Voir dire is a legal procedure conducted before trial in which the attorneys and the judge question prospective jurors to determine if any juror is biased and/or cannot deal with the issues fairly, or if there is cause not to allow a juror to serve.


GVR: When the court GVRs, it Grants certiorari, Vacates the decision below and Remands a case to the lower court without hearing oral argument or deciding the case on the merits. A GVR order is not accompanied by a written opinion addressing the merits of the case, but the court usually provides some direction to the lower court by, for example, instructing it to reconsider its decision in light of a recent decision by the Supreme Court.

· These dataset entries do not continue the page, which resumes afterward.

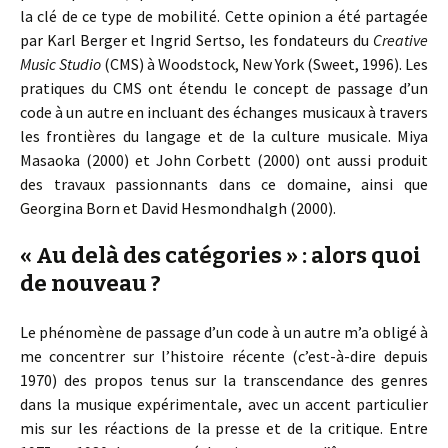
la clé de ce type de mobilité. Cette opinion a été partagée
par Karl Berger et Ingrid Sertso, les fondateurs du
Creative
Music Studio
(CMS) à Woodstock, New York (Sweet, 1996). Les
pratiques du CMS ont étendu le concept de passage d’un
code à un autre en incluant des échanges musicaux à travers
les frontières du langage et de la culture musicale. Miya
Masaoka (2000) et John Corbett (2000) ont aussi produit
des travaux passionnants dans ce domaine, ainsi que
Georgina Born et David Hesmondhalgh (2000).
« Au delà des catégories » : alors quoi
de nouveau ?
Le phénomène de passage d’un code à un autre m’a obligé à
me concentrer sur l’histoire récente (c’est-à-dire depuis
1970) des propos tenus sur la transcendance des genres
dans la musique expérimentale, avec un accent particulier
mis sur les réactions de la presse et de la critique. Entre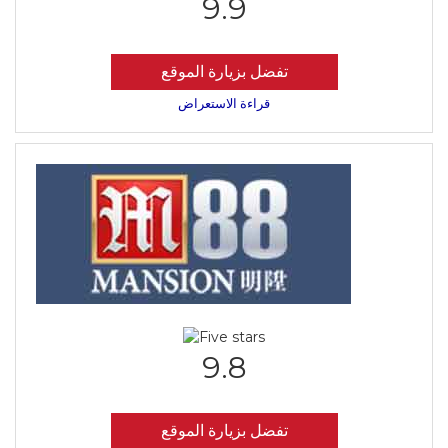
9.9
تفضل بزيارة الموقع
قراءة الاستعراض
9.8
تفضل بزيارة الموقع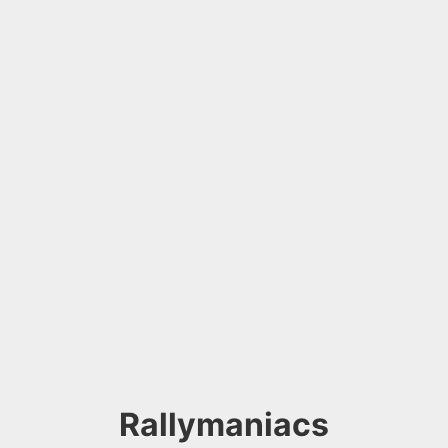
Rallymaniacs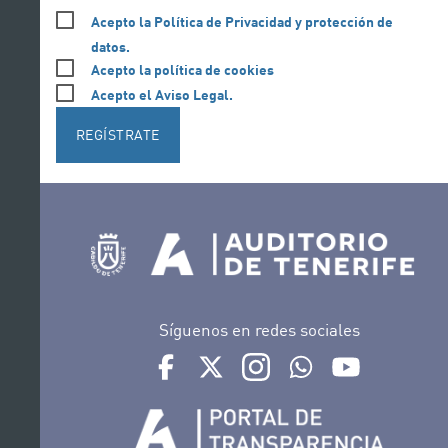
Acepto la Política de Privacidad y protección de
datos.
Acepto la política de cookies
Acepto el Aviso Legal.
REGÍSTRATE
Síguenos en redes sociales
Ir a perfil de Auditorio de Tenerife en Face
Ir a perfil de Auditorio de Tenerife e
Ir a perfil de Auditorio de T
Ir al Boletín Whatsap
Ir al perfil d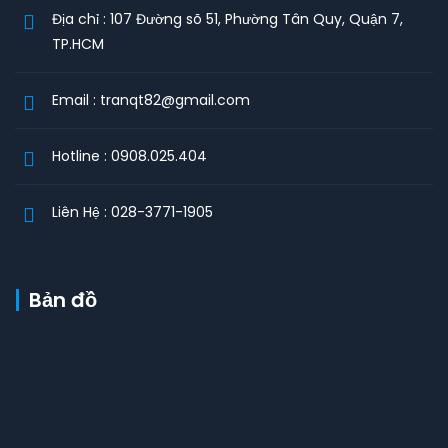
Địa chỉ : 107 Đường sõ 51, Phường Tân Quy, Quận 7,
TP.HCM
Email : tranqt82@gmail.com
Hotline : 0908.025.404
Liên Hệ : 028-3771-1905
Bản đồ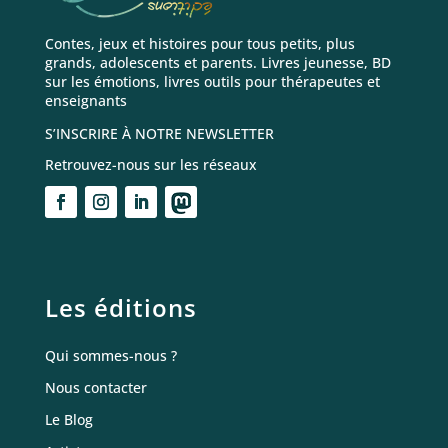
Contes, jeux et histoires pour tous petits, plus
grands, adolescents et parents. Livres jeunesse, BD
sur les émotions, livres outils pour thérapeutes et
enseignants
S’INSCRIRE À NOTRE NEWSLETTER
Retrouvez-nous sur les réseaux
Les éditions
Qui sommes-nous ?
Nous contacter
Le Blog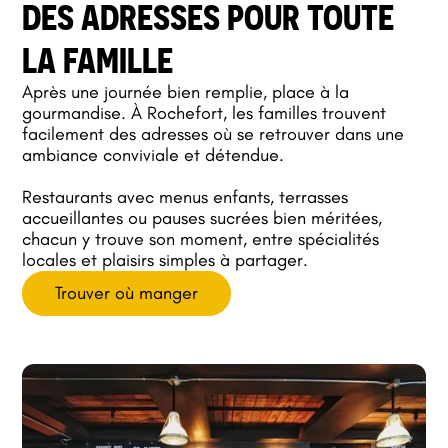
DES ADRESSES POUR TOUTE
LA FAMILLE
Après une journée bien remplie, place à la
gourmandise. À Rochefort, les familles trouvent
facilement des adresses où se retrouver dans une
ambiance conviviale et détendue.
Restaurants avec menus enfants, terrasses
accueillantes ou pauses sucrées bien méritées,
chacun y trouve son moment, entre spécialités
locales et plaisirs simples à partager.
Trouver où manger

Sub judice refers to a matter before a court or a judge, under judicial consideration and not yet decided. When a matter has yet to be proved or disproved in a court case it is sub judice and unable to be discussed or stated as a fact in public. By not referring to matters that are sub judice, the rights to a fair trial are protected because it ensures that a potential jury is not influenced by misinformation or false claims.


Batson challenge. An objection to the validity of a peremptory challenge, on grounds that the other party used it to exclude a potential juror based on race, ethnicity, or sex. The result of a Batson challenge may be a new trial.


Prima Facie. Latin for "at first look," or "on its face," referring to a lawsuit or criminal prosecution in which the evidence before trial is sufficient to prove the case unless there is substantial contradictory evidence presented at trial.


Pretextual generally refers to a reason for an action which is false, and offered to cover up true motives or intentions. Pretext can be found based on (a) statistics, (b) comparators similarly situated, (c) written or oral statement(s) indicating bias, or (d) just plain false reason. 


Inter alia. Latin for "among other things." This phrase is often found in legal pleadings and writings to specify one example out of many possibilities. 


Extrinsic evidence is external, outside evidence or evidence that is inadmissable or not properly before the court, jury, or other determining body. 


Indicium is a Latin term meaning, the act of accusing someone of a crime.


Malum in se is a Latin phrase meaning wrong or evil in itself. The phrase is used to refer to conduct assessed as sinful or inherently wrong by nature, independent of regulations governing the conduct. It is distinguished from malum prohibitum, which is wrong only because it is prohibited.


de minimis - too trivial or minor to merit consideration.


facial challenge - In U.S. constitutional law, a facial challenge  is a challenge to a statute in which the plaintiff alleges that the legislation is always unconstitutional, and therefore void. It is contrasted with an as-applied challenge, which alleges that a particular application of a statute is unconstitutional.


strict scrutiny - refers to a level of study or analysis the courts use to determine the constitutionality of a law, or of the actions of a governmental body. The most rigid standard of judicial review, strict scrutiny is used to determine whether such an action or legislation violates constitutional rights.


a fortiori - used in logic to denote an argument to the effect that because one ascertained fact exists, therefore another which is included in it or analogous to it and is less 

improbable, unusual, or surprising must also exist.